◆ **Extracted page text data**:
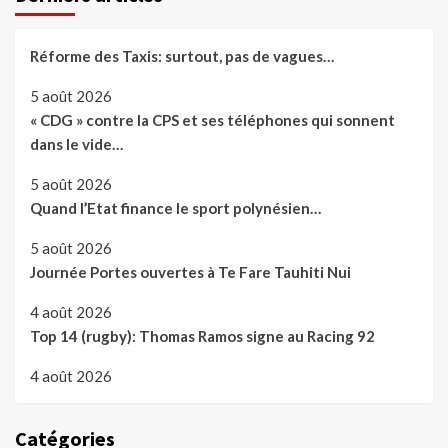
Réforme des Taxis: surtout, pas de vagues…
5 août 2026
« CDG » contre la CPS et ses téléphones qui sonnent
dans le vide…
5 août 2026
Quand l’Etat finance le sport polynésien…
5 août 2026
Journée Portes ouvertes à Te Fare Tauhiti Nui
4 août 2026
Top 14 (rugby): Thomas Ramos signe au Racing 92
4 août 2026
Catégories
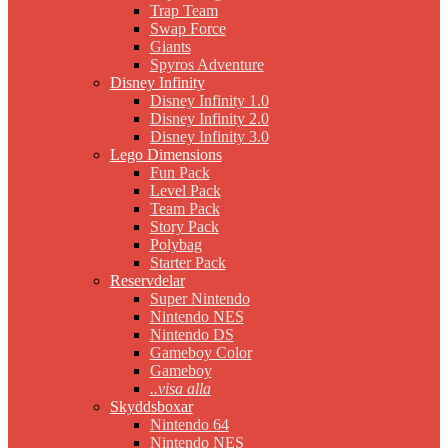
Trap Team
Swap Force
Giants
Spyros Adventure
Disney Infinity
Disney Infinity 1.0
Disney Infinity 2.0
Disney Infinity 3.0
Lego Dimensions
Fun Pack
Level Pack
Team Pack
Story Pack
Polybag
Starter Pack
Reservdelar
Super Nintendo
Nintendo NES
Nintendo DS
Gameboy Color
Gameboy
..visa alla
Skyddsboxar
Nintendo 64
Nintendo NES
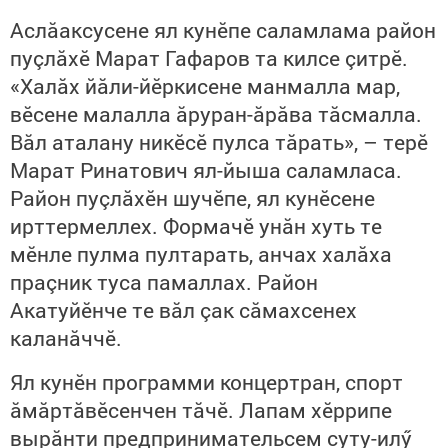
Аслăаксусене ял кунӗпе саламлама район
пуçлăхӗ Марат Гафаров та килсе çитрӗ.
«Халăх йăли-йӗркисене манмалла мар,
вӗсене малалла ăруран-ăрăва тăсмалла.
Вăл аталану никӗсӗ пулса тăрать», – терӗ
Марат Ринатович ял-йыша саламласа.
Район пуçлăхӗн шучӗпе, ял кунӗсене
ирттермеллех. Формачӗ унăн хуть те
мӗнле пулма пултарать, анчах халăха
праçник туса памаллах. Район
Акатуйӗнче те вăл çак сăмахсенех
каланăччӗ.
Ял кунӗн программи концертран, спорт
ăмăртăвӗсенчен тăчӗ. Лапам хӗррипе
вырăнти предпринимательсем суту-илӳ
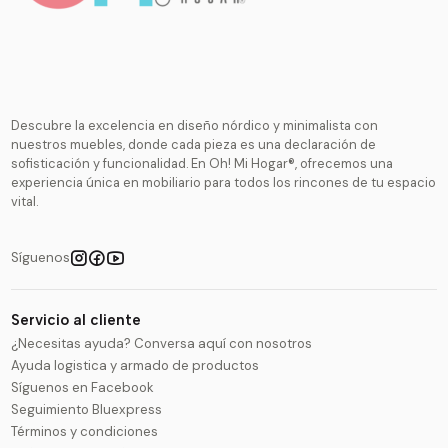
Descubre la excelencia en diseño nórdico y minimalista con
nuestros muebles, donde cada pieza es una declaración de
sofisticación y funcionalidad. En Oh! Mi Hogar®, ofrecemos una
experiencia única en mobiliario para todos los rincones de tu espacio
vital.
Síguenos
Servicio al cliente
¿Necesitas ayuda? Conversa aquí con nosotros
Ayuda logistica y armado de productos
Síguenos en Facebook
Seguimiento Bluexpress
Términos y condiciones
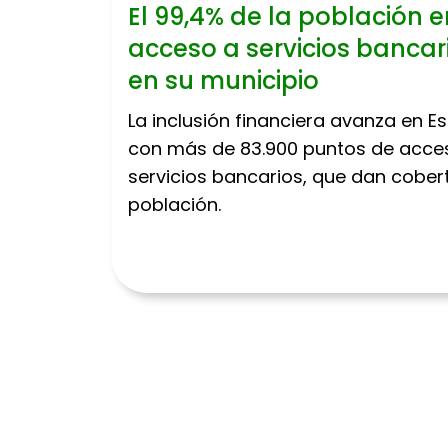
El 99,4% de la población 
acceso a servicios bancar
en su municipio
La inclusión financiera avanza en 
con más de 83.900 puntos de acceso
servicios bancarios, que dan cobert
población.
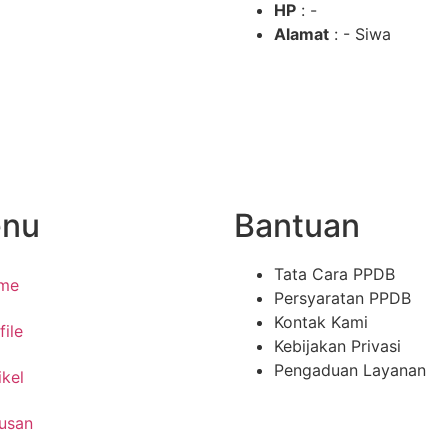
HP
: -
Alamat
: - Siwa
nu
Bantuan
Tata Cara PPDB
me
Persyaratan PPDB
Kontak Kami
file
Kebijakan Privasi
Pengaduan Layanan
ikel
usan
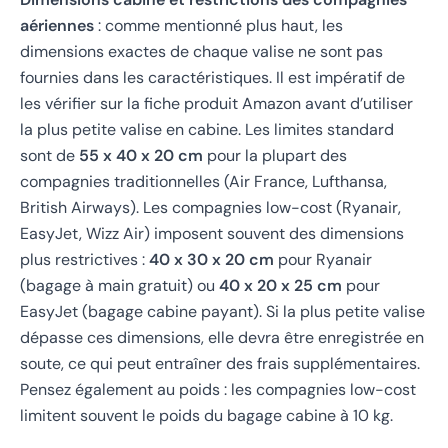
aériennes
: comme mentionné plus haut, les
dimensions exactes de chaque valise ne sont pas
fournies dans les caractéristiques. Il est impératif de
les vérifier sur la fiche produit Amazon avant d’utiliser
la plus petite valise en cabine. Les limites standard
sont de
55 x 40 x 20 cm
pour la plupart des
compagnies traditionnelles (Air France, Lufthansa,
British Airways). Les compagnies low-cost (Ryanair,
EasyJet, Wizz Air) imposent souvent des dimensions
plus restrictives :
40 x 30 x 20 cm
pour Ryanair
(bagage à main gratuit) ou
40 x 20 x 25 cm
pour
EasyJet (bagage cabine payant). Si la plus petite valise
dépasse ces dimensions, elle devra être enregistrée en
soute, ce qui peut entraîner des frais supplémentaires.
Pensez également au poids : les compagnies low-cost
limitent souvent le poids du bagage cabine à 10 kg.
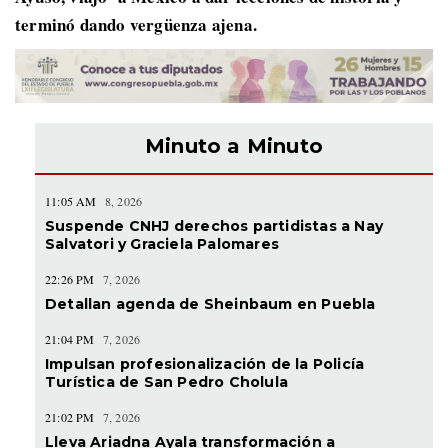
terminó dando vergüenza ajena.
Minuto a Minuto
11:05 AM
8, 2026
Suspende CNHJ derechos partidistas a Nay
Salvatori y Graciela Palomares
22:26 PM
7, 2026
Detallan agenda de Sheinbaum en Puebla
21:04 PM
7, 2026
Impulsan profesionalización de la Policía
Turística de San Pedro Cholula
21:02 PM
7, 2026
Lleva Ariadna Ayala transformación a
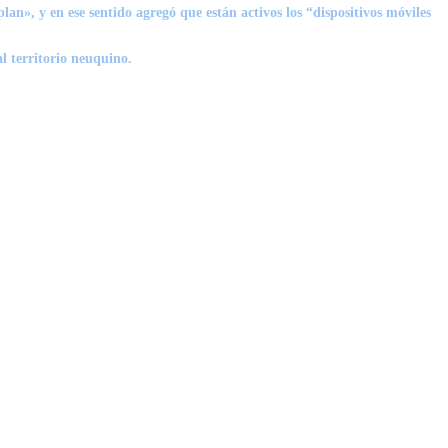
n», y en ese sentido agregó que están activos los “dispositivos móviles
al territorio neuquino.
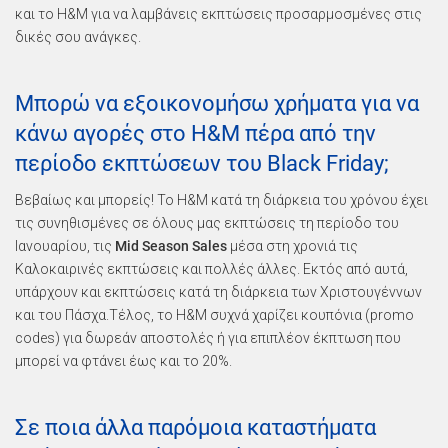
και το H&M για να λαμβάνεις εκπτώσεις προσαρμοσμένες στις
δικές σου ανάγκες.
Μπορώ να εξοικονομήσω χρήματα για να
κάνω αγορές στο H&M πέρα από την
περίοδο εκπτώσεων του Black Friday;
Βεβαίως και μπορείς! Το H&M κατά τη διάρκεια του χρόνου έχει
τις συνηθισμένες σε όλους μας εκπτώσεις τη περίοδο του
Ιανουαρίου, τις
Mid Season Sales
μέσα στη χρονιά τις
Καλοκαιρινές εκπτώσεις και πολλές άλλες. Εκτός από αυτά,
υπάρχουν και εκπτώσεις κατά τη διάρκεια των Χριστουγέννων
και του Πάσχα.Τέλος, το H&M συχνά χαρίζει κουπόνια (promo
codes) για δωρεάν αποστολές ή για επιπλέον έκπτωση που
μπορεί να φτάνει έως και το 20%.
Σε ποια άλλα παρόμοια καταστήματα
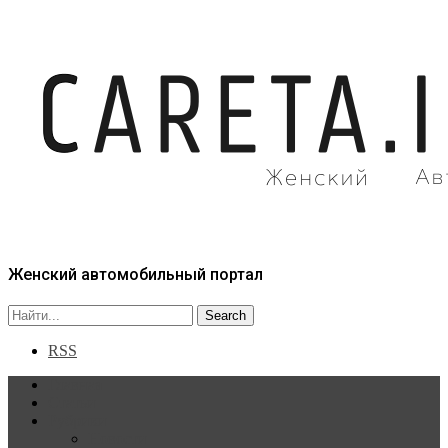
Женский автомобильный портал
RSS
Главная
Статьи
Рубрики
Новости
* * *
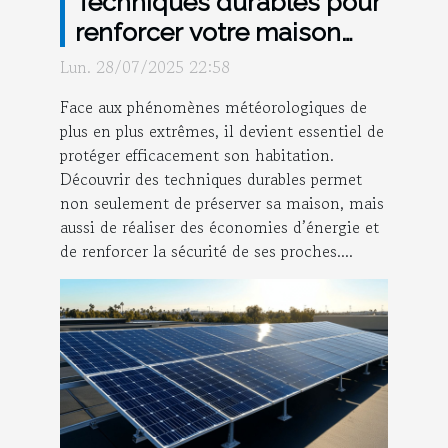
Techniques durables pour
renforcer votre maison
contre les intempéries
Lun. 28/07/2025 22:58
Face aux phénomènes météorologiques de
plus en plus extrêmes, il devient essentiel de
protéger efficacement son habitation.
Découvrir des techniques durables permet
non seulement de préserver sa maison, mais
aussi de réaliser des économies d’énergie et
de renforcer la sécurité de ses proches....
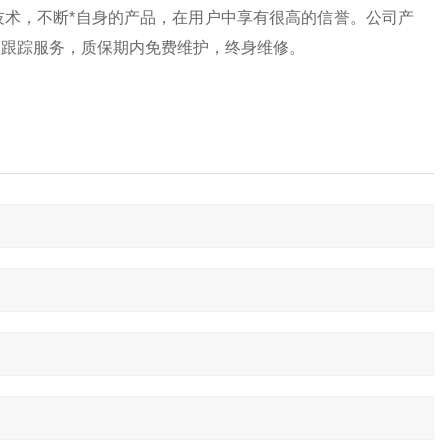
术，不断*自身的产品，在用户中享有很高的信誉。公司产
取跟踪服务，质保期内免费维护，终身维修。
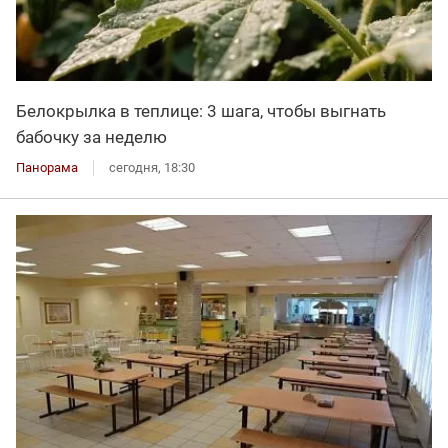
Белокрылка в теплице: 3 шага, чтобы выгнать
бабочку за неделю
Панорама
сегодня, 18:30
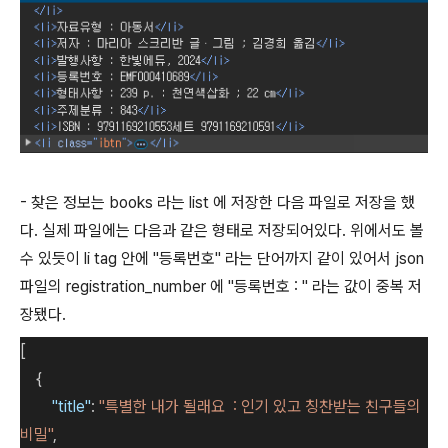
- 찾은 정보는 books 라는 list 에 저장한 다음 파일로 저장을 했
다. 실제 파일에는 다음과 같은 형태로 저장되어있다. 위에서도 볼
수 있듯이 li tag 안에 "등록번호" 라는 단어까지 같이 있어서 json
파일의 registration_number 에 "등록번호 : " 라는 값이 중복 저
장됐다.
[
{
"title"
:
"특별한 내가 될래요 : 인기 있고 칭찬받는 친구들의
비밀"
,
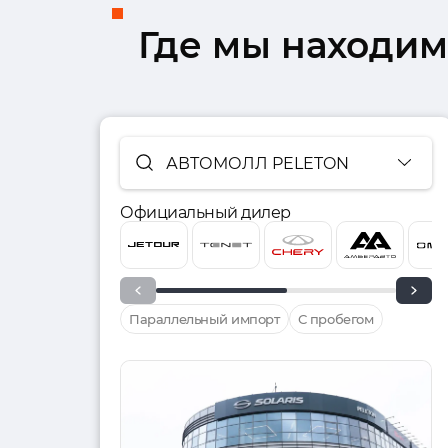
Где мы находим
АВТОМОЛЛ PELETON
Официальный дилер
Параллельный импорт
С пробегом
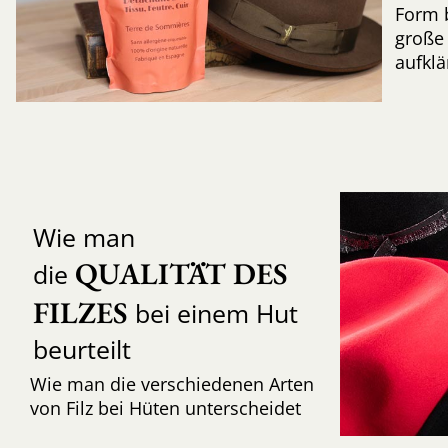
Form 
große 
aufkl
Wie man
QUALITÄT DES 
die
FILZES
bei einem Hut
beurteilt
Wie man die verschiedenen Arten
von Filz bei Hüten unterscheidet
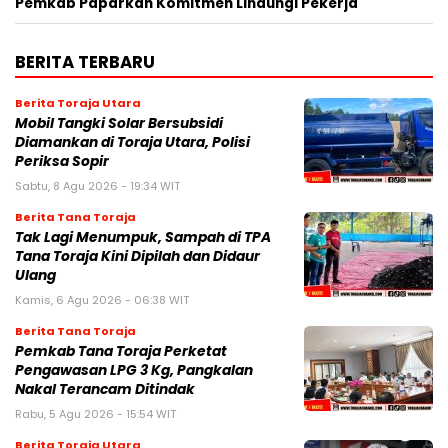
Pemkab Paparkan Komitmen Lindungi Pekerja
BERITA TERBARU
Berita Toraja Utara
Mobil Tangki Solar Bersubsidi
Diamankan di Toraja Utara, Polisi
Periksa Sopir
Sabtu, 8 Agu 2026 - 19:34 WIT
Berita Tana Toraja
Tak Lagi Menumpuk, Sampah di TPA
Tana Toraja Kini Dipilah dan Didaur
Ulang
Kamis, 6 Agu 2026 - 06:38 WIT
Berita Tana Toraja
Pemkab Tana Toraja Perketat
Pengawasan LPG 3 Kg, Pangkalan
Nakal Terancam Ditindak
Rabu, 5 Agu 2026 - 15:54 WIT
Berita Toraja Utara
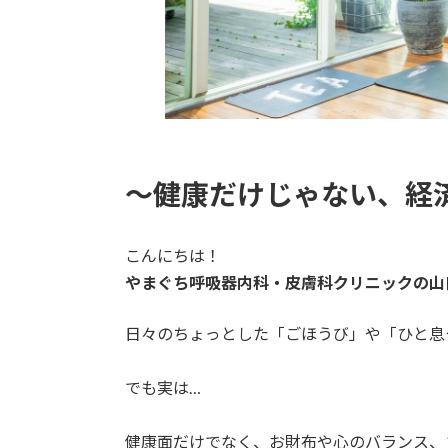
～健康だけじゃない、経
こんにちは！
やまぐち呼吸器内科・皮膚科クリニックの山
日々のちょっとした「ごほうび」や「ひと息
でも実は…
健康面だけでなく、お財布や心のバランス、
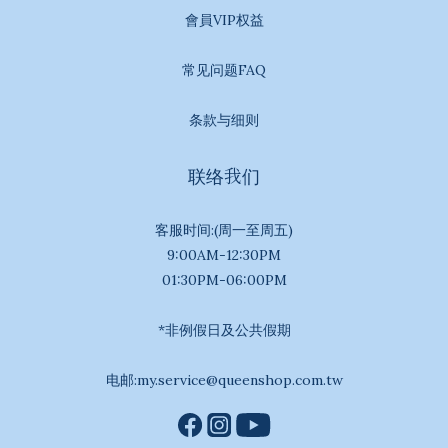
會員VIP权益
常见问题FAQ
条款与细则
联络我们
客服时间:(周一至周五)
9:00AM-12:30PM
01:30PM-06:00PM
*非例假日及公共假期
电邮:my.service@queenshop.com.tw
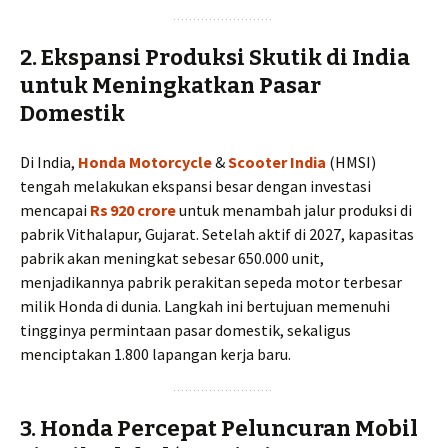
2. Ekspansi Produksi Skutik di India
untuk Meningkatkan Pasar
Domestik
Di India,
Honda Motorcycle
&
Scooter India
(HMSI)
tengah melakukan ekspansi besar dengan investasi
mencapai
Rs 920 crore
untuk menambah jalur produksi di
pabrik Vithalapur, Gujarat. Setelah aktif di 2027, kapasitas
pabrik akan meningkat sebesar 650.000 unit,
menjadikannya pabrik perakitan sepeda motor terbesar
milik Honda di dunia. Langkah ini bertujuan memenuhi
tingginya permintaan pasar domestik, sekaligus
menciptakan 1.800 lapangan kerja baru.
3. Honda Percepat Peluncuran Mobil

◆ **Your assignment**:
Your reply should consist solely of the lines above from the line containing "Réforme des Taxis: surtout, pas de vagues…" up to and including the line containing "sofisticación y funcionalidad.", reproduced exactly, minus the pictures.

◆ **Exercise result**:
Réforme des Taxis: surtout, pas de vagues…
5 août 2026
« CDG » contre la CPS et ses téléphones qui sonnent
dans le vide…
5 août 2026
Quand l’Etat finance le sport polynésien…
5 août 2026
Journée Portes ouvertes à Te Fare Tauhiti Nui
4 août 2026
Top 14 (rugby): Thomas Ramos signe au Racing 92
4 août 2026
Catégories
Trap Team
Swap Force
Giants
Spyros Adventure
Disney Infinity
Disney Infinity 1.0
Disney Infinity 2.0
Disney Infinity 3.0
Lego Dimensions
Fun Pack
Level Pack
Team Pack
Story Pack
Polybag
Starter Pack
Reservdelar
Super Nintendo
Nintendo NES
Nintendo DS
Gameboy Color
Gameboy
..visa alla
Skyddsboxar
Nintendo 64
Nintendo NES
Аслăаксусене ял кунӗпе саламлама район
пуçлăхӗ Марат Гафаров та килсе çитрӗ.
«Халăх йăли-йӗркисене манмалла мар,
вӗсене малалла ăруран-ăрăва тăсмалла.
Вăл аталану никӗсӗ пулса тăрать», – терӗ
Марат Ринатович ял-йыша саламласа.
Район пуçлăхӗн шучӗпе, ял кунӗсене
ирттермеллех. Формачӗ унăн хуть те
мӗнле пулма пултарать, анчах халăха
праçник туса памаллах. Район
Акатуйӗнче те вăл çак сăмахсенех
каланăччӗ.
Ял кунӗн программи концертран, спорт
ăмăртăвӗсенчен тăчӗ. Лапам хӗррипе
вырăнти предпринимательсем суту-илӳ
Descubre la excelencia en diseño nórdico y minimalista con
nuestros muebles, donde cada pieza es una declaración de
sofisticación y funcionalidad. En Oh! Mi Hogar®, ofrecemos una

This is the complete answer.